Es dauert ein bisschen, ehe der Roman Fahrt aufnimmt und die Figuren untereinander verknüpft werden. Auch als die NSA, vertreten durch mehrere rivalisierende Figuren, und die russische Mafia mit ins Spiel kommen, steigt die Spannung noch nicht rasant. Selbst Lisbeth Salanders sphinxartige Zwillingsschwester, die auch bei Stieg Larsson schon als Hintergrundfigur angelegt war, fesselt den Leser nicht zwangsläufig. Interessanter wird als Figur zumindest in Ansätzen der kleine Autist, der sich als Savant entpuppt, und um den sich die Krimihandlung entspinnt.

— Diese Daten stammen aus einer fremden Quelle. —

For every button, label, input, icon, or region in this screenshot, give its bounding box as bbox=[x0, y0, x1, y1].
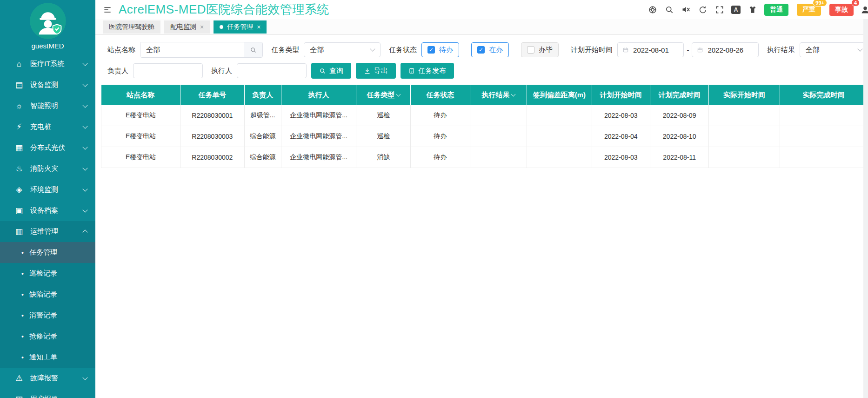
column-header-label: 站点名称 bbox=[127, 91, 154, 99]
export-button[interactable]: 导出 bbox=[356, 63, 396, 79]
table-cell: 2022-08-04 bbox=[592, 126, 650, 147]
sidebar-subitem-label: 巡检记录 bbox=[29, 269, 57, 278]
tab-医院管理驾驶舱[interactable]: 医院管理驾驶舱 bbox=[103, 20, 160, 34]
sidebar-item-充电桩[interactable]: ⚡充电桩 bbox=[0, 116, 95, 137]
table-row[interactable]: E楼变电站R2208030001超级管...企业微电网能源管...巡检待办202… bbox=[101, 105, 868, 126]
date-range-separator: - bbox=[687, 46, 689, 54]
help-buoy-icon[interactable] bbox=[648, 5, 657, 14]
search-icon bbox=[319, 67, 326, 74]
alarm-badge-事故[interactable]: 事故4 bbox=[829, 4, 854, 16]
result-select[interactable]: 全部 bbox=[800, 42, 868, 57]
column-header-任务状态: 任务状态 bbox=[410, 85, 470, 105]
publish-button[interactable]: 任务发布 bbox=[401, 63, 454, 79]
date-to-input[interactable]: 2022-08-26 bbox=[692, 42, 758, 57]
clipboard-icon bbox=[408, 67, 415, 74]
tab-close-icon[interactable]: × bbox=[257, 23, 260, 31]
tab-配电监测[interactable]: 配电监测× bbox=[164, 20, 210, 34]
scrollbar-track[interactable] bbox=[863, 19, 868, 398]
sidebar-subitem-缺陷记录[interactable]: •缺陷记录 bbox=[0, 284, 95, 305]
table-cell bbox=[470, 105, 527, 126]
translate-icon[interactable]: A bbox=[731, 6, 741, 14]
sidebar-menu: ⌂医疗IT系统▤设备监测☼智能照明⚡充电桩▦分布式光伏♨消防火灾◈环境监测▣设备… bbox=[0, 54, 95, 398]
sidebar-item-分布式光伏[interactable]: ▦分布式光伏 bbox=[0, 137, 95, 158]
chevron-down-icon bbox=[82, 123, 87, 128]
calendar-icon bbox=[697, 47, 703, 53]
tab-任务管理[interactable]: 任务管理× bbox=[214, 20, 267, 34]
table-cell bbox=[470, 147, 527, 168]
alarm-badge-普通[interactable]: 普通 bbox=[764, 4, 788, 16]
sidebar-item-设备监测[interactable]: ▤设备监测 bbox=[0, 74, 95, 95]
checkbox-unchecked-icon[interactable] bbox=[527, 46, 534, 54]
status-checkbox-办毕[interactable]: 办毕 bbox=[521, 42, 559, 57]
owner-input[interactable] bbox=[133, 63, 203, 78]
search-icon[interactable] bbox=[664, 5, 674, 14]
refresh-icon[interactable] bbox=[698, 5, 708, 14]
status-checkbox-在办[interactable]: ✓在办 bbox=[471, 42, 509, 57]
sidebar-item-智能照明[interactable]: ☼智能照明 bbox=[0, 95, 95, 116]
menu-toggle-icon[interactable] bbox=[103, 5, 112, 14]
tab-close-icon[interactable]: × bbox=[200, 23, 204, 31]
status-checkbox-待办[interactable]: ✓待办 bbox=[421, 42, 459, 57]
table-cell bbox=[470, 126, 527, 147]
sort-caret-icon[interactable] bbox=[511, 92, 516, 96]
environment-icon: ◈ bbox=[14, 185, 24, 195]
column-header-任务类型[interactable]: 任务类型 bbox=[356, 85, 410, 105]
sidebar-item-用户报修[interactable]: ▧用户报修 bbox=[0, 389, 95, 398]
column-header-计划完成时间: 计划完成时间 bbox=[650, 85, 709, 105]
sidebar-item-环境监测[interactable]: ◈环境监测 bbox=[0, 179, 95, 200]
chevron-down-icon bbox=[82, 396, 87, 398]
column-header-label: 任务类型 bbox=[367, 91, 394, 99]
theme-icon[interactable] bbox=[748, 5, 757, 14]
table-cell: 综合能源 bbox=[244, 147, 281, 168]
checkbox-checked-icon[interactable]: ✓ bbox=[477, 46, 485, 54]
date-from-input[interactable]: 2022-08-01 bbox=[617, 42, 684, 57]
sidebar-item-故障报警[interactable]: ⚠故障报警 bbox=[0, 368, 95, 389]
station-search-icon[interactable] bbox=[244, 42, 262, 57]
table-cell: 巡检 bbox=[356, 126, 410, 147]
sidebar: guestMED ⌂医疗IT系统▤设备监测☼智能照明⚡充电桩▦分布式光伏♨消防火… bbox=[0, 0, 95, 398]
sidebar-subitem-巡检记录[interactable]: •巡检记录 bbox=[0, 263, 95, 284]
sidebar-subitem-通知工单[interactable]: •通知工单 bbox=[0, 347, 95, 368]
table-cell: R2208030003 bbox=[180, 126, 244, 147]
mute-icon[interactable] bbox=[681, 5, 691, 14]
station-input[interactable] bbox=[140, 42, 244, 57]
table-cell bbox=[780, 147, 868, 168]
active-tab-dot bbox=[220, 25, 223, 29]
table-cell: E楼变电站 bbox=[101, 105, 180, 126]
table-cell: 待办 bbox=[410, 126, 470, 147]
sidebar-item-医疗IT系统[interactable]: ⌂医疗IT系统 bbox=[0, 54, 95, 74]
app-title: AcrelEMS-MED医院综合能效管理系统 bbox=[119, 1, 329, 18]
sidebar-subitem-任务管理[interactable]: •任务管理 bbox=[0, 242, 95, 263]
query-button[interactable]: 查询 bbox=[311, 63, 351, 79]
checkbox-checked-icon[interactable]: ✓ bbox=[427, 46, 435, 54]
sidebar-item-运维管理[interactable]: ▥运维管理 bbox=[0, 221, 95, 242]
solar-panel-icon: ▦ bbox=[14, 143, 24, 153]
sidebar-item-label: 智能照明 bbox=[30, 101, 83, 110]
executor-input[interactable] bbox=[237, 63, 307, 78]
sidebar-subitem-消警记录[interactable]: •消警记录 bbox=[0, 305, 95, 326]
column-header-label: 计划完成时间 bbox=[659, 91, 701, 99]
table-cell bbox=[527, 105, 592, 126]
fullscreen-icon[interactable] bbox=[714, 5, 724, 14]
sidebar-item-消防火灾[interactable]: ♨消防火灾 bbox=[0, 158, 95, 179]
table-row[interactable]: E楼变电站R2208030002综合能源企业微电网能源管...消缺待办2022-… bbox=[101, 147, 868, 168]
table-cell bbox=[709, 147, 780, 168]
fault-alarm-icon: ⚠ bbox=[14, 373, 24, 383]
sidebar-subitem-抢修记录[interactable]: •抢修记录 bbox=[0, 326, 95, 347]
sort-caret-icon[interactable] bbox=[396, 92, 401, 96]
table-cell bbox=[780, 126, 868, 147]
table-row[interactable]: E楼变电站R2208030003综合能源企业微电网能源管...巡检待办2022-… bbox=[101, 126, 868, 147]
alarm-badge-严重[interactable]: 严重99+ bbox=[797, 4, 821, 16]
user-profile-icon[interactable] bbox=[861, 5, 868, 14]
avatar[interactable] bbox=[30, 3, 66, 39]
table-cell bbox=[780, 105, 868, 126]
status-checkbox-group: ✓待办✓在办办毕 bbox=[421, 42, 571, 57]
column-header-执行结果[interactable]: 执行结果 bbox=[470, 85, 527, 105]
sidebar-item-设备档案[interactable]: ▣设备档案 bbox=[0, 200, 95, 221]
sidebar-item-label: 消防火灾 bbox=[30, 164, 83, 173]
table-cell: 消缺 bbox=[356, 147, 410, 168]
bullet-icon: • bbox=[21, 270, 24, 277]
chevron-down-icon bbox=[82, 165, 87, 170]
sidebar-item-label: 运维管理 bbox=[30, 227, 83, 236]
task-type-select[interactable]: 全部 bbox=[304, 42, 381, 57]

Lagercrantz schildert seine Figuren und ihren Hintergrund ausführlich und genau, aber dadurch werden sie nicht wirklich schillernd. Und er zitiert unablässig herbei, Zeugen aus der realen Welt, Bücher, Experten und Wissenschaftler, von H. G. Wells über den Erfinder der "technologischen Singularität" Vernor Vinge zu Ray Kurzweil, der als Spezialist der Nano-Technologie das einträchtige Zusammenleben von Menschen und Computern beschrieb – um nur einige Beispiele zu nennen. Die reale Verankerung, die bei Larsson die gesellschaftliche Folie bildete, auf der seine Figuren plastisch und lebendig wirkten, ist bei Lagercrantz weit fundierter und wissenschaftlich besser begründet, aber weniger atmosphärisch. Der Effekt all dieser Bezüge und Wissensandeutungen ist eher verlangsamend.

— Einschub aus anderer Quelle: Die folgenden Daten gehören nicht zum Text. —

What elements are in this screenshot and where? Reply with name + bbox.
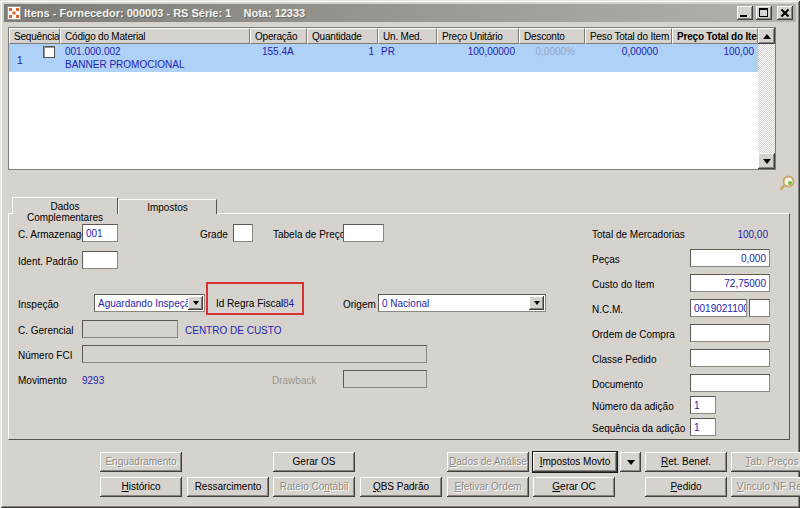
c-gerencial-field — [82, 320, 178, 338]
row-peso-total: 0,00000 — [585, 46, 658, 57]
row-sequencia: 1 — [17, 55, 23, 66]
minimize-icon — [740, 15, 747, 17]
origem-dropdown[interactable]: 0 Nacional — [378, 294, 546, 312]
scroll-up-button[interactable] — [758, 28, 775, 44]
gerar-os-button[interactable]: Gerar OS — [273, 452, 355, 472]
numero-fci-field — [82, 345, 427, 363]
row-checkbox[interactable] — [43, 46, 55, 58]
maximize-button[interactable] — [756, 6, 772, 20]
enquadramento-button: Enquadramento — [100, 452, 182, 472]
c-gerencial-label: C. Gerencial — [18, 325, 74, 336]
origem-dropdown-button[interactable] — [529, 296, 544, 310]
pecas-label: Peças — [592, 254, 620, 265]
qbs-padrao-button[interactable]: QBS Padrão — [360, 477, 442, 497]
ident-padrao-label: Ident. Padrão — [18, 256, 78, 267]
close-button[interactable] — [777, 6, 793, 20]
chevron-down-icon — [534, 301, 540, 305]
ncm-field[interactable]: 0019021100 — [690, 299, 747, 317]
tab-impostos[interactable]: Impostos — [118, 199, 217, 214]
pecas-field[interactable]: 0,000 — [690, 249, 770, 267]
tabela-preco-label: Tabela de Preço — [273, 229, 345, 240]
minimize-button[interactable] — [737, 6, 753, 20]
app-icon — [7, 6, 21, 20]
column-header-preco-unitario[interactable]: Preço Unitário — [437, 28, 519, 44]
column-header-sequencia[interactable]: Sequência — [9, 28, 60, 44]
column-header-quantidade[interactable]: Quantidade — [307, 28, 378, 44]
sequencia-adicao-label: Sequência da adição — [592, 423, 685, 434]
ncm-ex-field[interactable] — [749, 299, 770, 317]
column-header-un-med[interactable]: Un. Med. — [378, 28, 437, 44]
numero-adicao-label: Número da adição — [592, 401, 674, 412]
movimento-label: Movimento — [18, 375, 67, 386]
column-header-preco-total[interactable]: Preço Total do Item — [672, 28, 758, 44]
origem-value: 0 Nacional — [382, 298, 429, 309]
column-header-operacao[interactable]: Operação — [250, 28, 307, 44]
maximize-icon — [759, 8, 768, 17]
numero-adicao-field[interactable]: 1 — [690, 396, 716, 414]
column-header-codigo-material[interactable]: Código do Material — [60, 28, 250, 44]
ordem-compra-field[interactable] — [690, 324, 770, 342]
tabela-preco-field[interactable] — [343, 224, 384, 242]
impostos-movto-dropdown-button[interactable] — [620, 452, 641, 472]
documento-field[interactable] — [690, 374, 770, 392]
grade-label: Grade — [200, 229, 228, 240]
column-header-desconto[interactable]: Desconto — [519, 28, 585, 44]
c-gerencial-note: CENTRO DE CUSTO — [185, 325, 282, 336]
historico-button[interactable]: Histórico — [100, 477, 182, 497]
red-annotation-box — [206, 282, 304, 315]
ordem-compra-label: Ordem de Compra — [592, 329, 675, 340]
total-mercadorias-label: Total de Mercadorias — [592, 229, 685, 240]
row-quantidade: 1 — [307, 46, 374, 57]
row-operacao: 155.4A — [262, 46, 294, 57]
classe-pedido-field[interactable] — [690, 349, 770, 367]
ncm-label: N.C.M. — [592, 304, 623, 315]
dados-de-analise-button: Dados de Análise — [447, 452, 529, 472]
classe-pedido-label: Classe Pedido — [592, 354, 656, 365]
grid-header: Sequência Código do Material Operação Qu… — [9, 28, 758, 44]
chevron-down-icon — [627, 460, 635, 465]
vinculo-nf-ref-button: Vínculo NF Ref. — [731, 477, 800, 497]
row-preco-total: 100,00 — [672, 46, 754, 57]
grade-field[interactable] — [233, 224, 253, 242]
arrow-down-icon — [763, 159, 771, 164]
gerar-oc-button[interactable]: Gerar OC — [533, 477, 615, 497]
scroll-down-button[interactable] — [758, 153, 775, 169]
numero-fci-label: Número FCI — [18, 350, 72, 361]
pedido-button[interactable]: Pedido — [645, 477, 727, 497]
ressarcimento-button[interactable]: Ressarcimento — [187, 477, 269, 497]
custo-item-label: Custo do Item — [592, 279, 654, 290]
title-bar[interactable]: Itens - Fornecedor: 000003 - RS Série: 1… — [4, 4, 796, 22]
origem-label: Origem — [343, 299, 376, 310]
row-codigo-material: 001.000.002 — [65, 46, 121, 57]
row-descricao: BANNER PROMOCIONAL — [65, 59, 184, 70]
impostos-movto-button[interactable]: Impostos Movto — [533, 452, 617, 472]
custo-item-field[interactable]: 72,75000 — [690, 274, 770, 292]
drawback-label: Drawback — [272, 375, 316, 386]
inspecao-value: Aguardando Inspeção — [98, 298, 196, 309]
chevron-down-icon — [193, 301, 199, 305]
magnifier-icon[interactable] — [778, 174, 796, 192]
row-preco-unitario: 100,00000 — [437, 46, 515, 57]
tab-dados-complementares[interactable]: Dados Complementares — [12, 197, 118, 214]
inspecao-dropdown-button[interactable] — [188, 296, 203, 310]
movimento-value: 9293 — [82, 375, 104, 386]
column-header-peso-total[interactable]: Peso Total do Item — [585, 28, 672, 44]
inspecao-label: Inspeção — [18, 299, 59, 310]
items-grid: Sequência Código do Material Operação Qu… — [8, 27, 776, 170]
row-unidade: PR — [381, 46, 395, 57]
c-armazenagem-field[interactable]: 001 — [82, 224, 118, 242]
arrow-up-icon — [763, 34, 771, 39]
total-mercadorias-value: 100,00 — [690, 229, 768, 240]
rateio-contabil-button: Rateio Contábil — [273, 477, 355, 497]
documento-label: Documento — [592, 379, 643, 390]
efetivar-ordem-button: Efetivar Ordem — [447, 477, 529, 497]
window-title: Itens - Fornecedor: 000003 - RS Série: 1… — [24, 7, 734, 19]
tab-precos-button: Tab. Preços — [731, 452, 800, 472]
inspecao-dropdown[interactable]: Aguardando Inspeção — [94, 294, 205, 312]
ident-padrao-field[interactable] — [82, 251, 118, 269]
sequencia-adicao-field[interactable]: 1 — [690, 418, 716, 436]
table-row[interactable]: 1 001.000.002 BANNER PROMOCIONAL 155.4A … — [9, 44, 758, 72]
ret-benef-button[interactable]: Ret. Benef. — [645, 452, 727, 472]
items-window: Itens - Fornecedor: 000003 - RS Série: 1… — [0, 0, 800, 508]
grid-scrollbar[interactable] — [758, 28, 775, 169]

Buchcover von "Verschwörung"
BuchcoverBild: Heyne

Reale Forschungen, fiktive Intrigen

Es wird viel referiert und erklärt in "Verschwörung", um auf das eigentliche Krimithema der geheimen Jagd nach Forschungsergebnissen zur künstlichen Intelligenz hinzuführen. Lagercrantz hat viel angeeignete Kenntnisse einfließen lassen – die Liste der Adressaten seiner Danksagungen belegt es – bleibt erzählerisch aber brav, der Lesehunger wird sich nicht bei jedem Leser einstellen. Der Autor David Lagercrantz weckt aber genügend Interesse und Spannung, um einem fünften "Millennium"-Band gut gelaunt entgegenzusehen.

"Draußen fiel ein Stern vom Himmel", ist der unvermutet sentimentale Schlusssatz des Buchs. Wenn schon von Sternen die Rede ist – sagen wir: 3,5 von 5, solide, aber nicht brillant.